In June 2021, Facebook released the ‘Coordinated Inauthentic Behavior Report’ detailing its take-down of accounts being used to ‘manipulate public debate.’ According to the report, accounts from seven countries, including Sudan and Ethiopia, were taken down. Facebook defines coordinated inauthentic behavior (CIB) as ‘domestic, non-government campaigns that include groups of accounts and Pages seeking to mislead people about who they are and what they are doing while relying on fake accounts.’ Facebook states that it removes both inauthentic and authentic accounts, Pages and Groups directly involved in this activity.
We commend Facebook for its efforts to curb information disorders in Eastern Africa, and beyond. However, we maintain that companies’ transparency reporting must be comprehensive, especially where highly restrictive sanctions such as permanent removal for non-compliance with Terms of Service have been applied and where accounts and content have been removed following recommendations from third parties. This is not only important for the protection and promotion of the right to freedom of expression, but also integral to Facebook’s obligation to respect human rights, as affirmed in the UN Guiding Principles on Business and Human Rights.
In Sudan, Facebook removed ‘53 Facebook accounts, 51 pages, three groups, and 18 Instagram accounts’ that targeted domestic audiences and were linked to individuals including those associated with the Future Movement for Reform and Development, a political party in the country. Facebook stated that they were alerted about the existence of this network following reports from a third party, researchers at Valent Projects, a digital agency for social impact. ARTICLE 19 is concerned that, although some information is provided in the report about concerns with the accounts, Facebook’s CIB report does not detail the information it received from the researchers at Valent Projects, which led to the removal of accounts on both Facebook and Instagram. Further, ARTICLE 19 notes that the report does not specify whether the account holders were given an opportunity to respond, before the removal, despite the impact of this action on freedom of expression and access to information online in Sudan.

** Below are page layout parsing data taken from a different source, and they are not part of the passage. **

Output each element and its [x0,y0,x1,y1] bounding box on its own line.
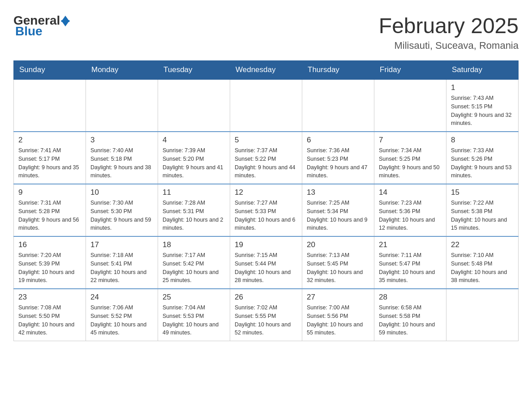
day-number: 24 [90,293,153,302]
calendar-cell: 28Sunrise: 6:58 AMSunset: 5:58 PMDayligh… [374,289,446,341]
calendar-cell: 13Sunrise: 7:25 AMSunset: 5:34 PMDayligh… [302,184,374,236]
day-info: Sunrise: 7:31 AMSunset: 5:28 PMDaylight:… [18,199,81,232]
day-number: 17 [90,240,153,249]
day-info: Sunrise: 7:02 AMSunset: 5:55 PMDaylight:… [235,304,297,337]
calendar-cell: 16Sunrise: 7:20 AMSunset: 5:39 PMDayligh… [14,236,86,289]
day-info: Sunrise: 7:39 AMSunset: 5:20 PMDaylight:… [163,146,225,180]
calendar-cell: 5Sunrise: 7:37 AMSunset: 5:22 PMDaylight… [230,132,302,184]
day-number: 4 [163,136,225,145]
day-info: Sunrise: 7:30 AMSunset: 5:30 PMDaylight:… [90,199,153,232]
calendar-cell: 7Sunrise: 7:34 AMSunset: 5:25 PMDaylight… [374,132,446,184]
day-number: 12 [235,188,297,197]
calendar-cell: 2Sunrise: 7:41 AMSunset: 5:17 PMDaylight… [14,132,86,184]
weekday-header-wednesday: Wednesday [230,61,302,80]
day-number: 3 [90,136,153,145]
calendar-cell: 26Sunrise: 7:02 AMSunset: 5:55 PMDayligh… [230,289,302,341]
calendar-cell: 12Sunrise: 7:27 AMSunset: 5:33 PMDayligh… [230,184,302,236]
day-info: Sunrise: 7:15 AMSunset: 5:44 PMDaylight:… [235,251,297,285]
day-number: 27 [307,293,369,302]
calendar-cell: 9Sunrise: 7:31 AMSunset: 5:28 PMDaylight… [14,184,86,236]
calendar-cell: 15Sunrise: 7:22 AMSunset: 5:38 PMDayligh… [446,184,519,236]
page-header: General Blue February 2025 Milisauti, Su… [13,13,519,51]
day-info: Sunrise: 7:23 AMSunset: 5:36 PMDaylight:… [379,199,442,232]
day-info: Sunrise: 7:27 AMSunset: 5:33 PMDaylight:… [235,199,297,232]
calendar-cell [446,289,519,341]
weekday-header-row: SundayMondayTuesdayWednesdayThursdayFrid… [14,61,519,80]
day-number: 6 [307,136,369,145]
title-block: February 2025 Milisauti, Suceava, Romani… [379,13,519,51]
calendar-cell: 19Sunrise: 7:15 AMSunset: 5:44 PMDayligh… [230,236,302,289]
calendar-cell: 11Sunrise: 7:28 AMSunset: 5:31 PMDayligh… [158,184,230,236]
calendar-cell [302,79,374,132]
logo-blue-text: Blue [15,24,43,39]
day-info: Sunrise: 7:34 AMSunset: 5:25 PMDaylight:… [379,146,442,180]
day-info: Sunrise: 7:18 AMSunset: 5:41 PMDaylight:… [90,251,153,285]
day-info: Sunrise: 7:11 AMSunset: 5:47 PMDaylight:… [379,251,442,285]
calendar-cell: 25Sunrise: 7:04 AMSunset: 5:53 PMDayligh… [158,289,230,341]
day-number: 22 [451,240,514,249]
calendar-cell: 27Sunrise: 7:00 AMSunset: 5:56 PMDayligh… [302,289,374,341]
day-info: Sunrise: 7:40 AMSunset: 5:18 PMDaylight:… [90,146,153,180]
day-info: Sunrise: 7:41 AMSunset: 5:17 PMDaylight:… [18,146,81,180]
calendar-cell: 21Sunrise: 7:11 AMSunset: 5:47 PMDayligh… [374,236,446,289]
weekday-header-sunday: Sunday [14,61,86,80]
day-info: Sunrise: 6:58 AMSunset: 5:58 PMDaylight:… [379,304,442,337]
day-info: Sunrise: 7:10 AMSunset: 5:48 PMDaylight:… [451,251,514,285]
logo: General Blue [13,13,70,39]
calendar-table: SundayMondayTuesdayWednesdayThursdayFrid… [13,60,519,341]
day-info: Sunrise: 7:43 AMSunset: 5:15 PMDaylight:… [451,94,514,128]
calendar-cell [14,79,86,132]
day-info: Sunrise: 7:28 AMSunset: 5:31 PMDaylight:… [163,199,225,232]
day-number: 21 [379,240,442,249]
day-info: Sunrise: 7:06 AMSunset: 5:52 PMDaylight:… [90,304,153,337]
day-number: 13 [307,188,369,197]
day-number: 2 [18,136,81,145]
day-number: 8 [451,136,514,145]
day-number: 14 [379,188,442,197]
day-number: 28 [379,293,442,302]
weekday-header-friday: Friday [374,61,446,80]
calendar-week-row: 1Sunrise: 7:43 AMSunset: 5:15 PMDaylight… [14,79,519,132]
day-info: Sunrise: 7:17 AMSunset: 5:42 PMDaylight:… [163,251,225,285]
calendar-cell [230,79,302,132]
day-info: Sunrise: 7:08 AMSunset: 5:50 PMDaylight:… [18,304,81,337]
day-number: 9 [18,188,81,197]
calendar-cell: 14Sunrise: 7:23 AMSunset: 5:36 PMDayligh… [374,184,446,236]
day-info: Sunrise: 7:13 AMSunset: 5:45 PMDaylight:… [307,251,369,285]
calendar-week-row: 16Sunrise: 7:20 AMSunset: 5:39 PMDayligh… [14,236,519,289]
calendar-cell: 10Sunrise: 7:30 AMSunset: 5:30 PMDayligh… [86,184,158,236]
day-number: 23 [18,293,81,302]
calendar-cell: 8Sunrise: 7:33 AMSunset: 5:26 PMDaylight… [446,132,519,184]
calendar-cell: 3Sunrise: 7:40 AMSunset: 5:18 PMDaylight… [86,132,158,184]
day-number: 16 [18,240,81,249]
weekday-header-tuesday: Tuesday [158,61,230,80]
calendar-cell: 1Sunrise: 7:43 AMSunset: 5:15 PMDaylight… [446,79,519,132]
calendar-week-row: 23Sunrise: 7:08 AMSunset: 5:50 PMDayligh… [14,289,519,341]
calendar-cell: 24Sunrise: 7:06 AMSunset: 5:52 PMDayligh… [86,289,158,341]
day-number: 1 [451,83,514,92]
day-number: 26 [235,293,297,302]
weekday-header-thursday: Thursday [302,61,374,80]
weekday-header-monday: Monday [86,61,158,80]
day-number: 7 [379,136,442,145]
day-info: Sunrise: 7:25 AMSunset: 5:34 PMDaylight:… [307,199,369,232]
calendar-cell [158,79,230,132]
day-info: Sunrise: 7:33 AMSunset: 5:26 PMDaylight:… [451,146,514,180]
day-info: Sunrise: 7:00 AMSunset: 5:56 PMDaylight:… [307,304,369,337]
calendar-cell: 17Sunrise: 7:18 AMSunset: 5:41 PMDayligh… [86,236,158,289]
calendar-cell [374,79,446,132]
calendar-week-row: 2Sunrise: 7:41 AMSunset: 5:17 PMDaylight… [14,132,519,184]
calendar-cell: 4Sunrise: 7:39 AMSunset: 5:20 PMDaylight… [158,132,230,184]
day-number: 19 [235,240,297,249]
day-number: 15 [451,188,514,197]
day-number: 18 [163,240,225,249]
location-title: Milisauti, Suceava, Romania [379,40,519,51]
day-number: 11 [163,188,225,197]
day-number: 20 [307,240,369,249]
day-number: 25 [163,293,225,302]
calendar-cell: 6Sunrise: 7:36 AMSunset: 5:23 PMDaylight… [302,132,374,184]
month-title: February 2025 [379,13,519,38]
day-number: 10 [90,188,153,197]
calendar-cell: 22Sunrise: 7:10 AMSunset: 5:48 PMDayligh… [446,236,519,289]
calendar-cell: 18Sunrise: 7:17 AMSunset: 5:42 PMDayligh… [158,236,230,289]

In Ethiopia, Facebook removed ‘62 Facebook accounts, 49 Pages, 26 Groups, and 32 accounts on Instagram’ that targeted domestic audiences and were linked to individuals associated with the Information Network Security Agency in Ethiopia (INSA). Facebook stated that they found this network as part of an internal investigation into suspected coordinated inauthentic behavior in the region. The conclusive findings of the internal investigation that were shared with the public do not disclose the administrative process followed, effectively denying Ethiopian citizens and the public in general, the opportunity to review the conduct of their government, in what constitutes a matter of public interest.
We call on the Facebook Oversight Board to investigate Facebook’s decision to remove, rather than temporarily, permanently or indefinitely suspend, the removed accounts in Sudan and Ethiopia, given their close connection to democracy, freedom of expression and public interest.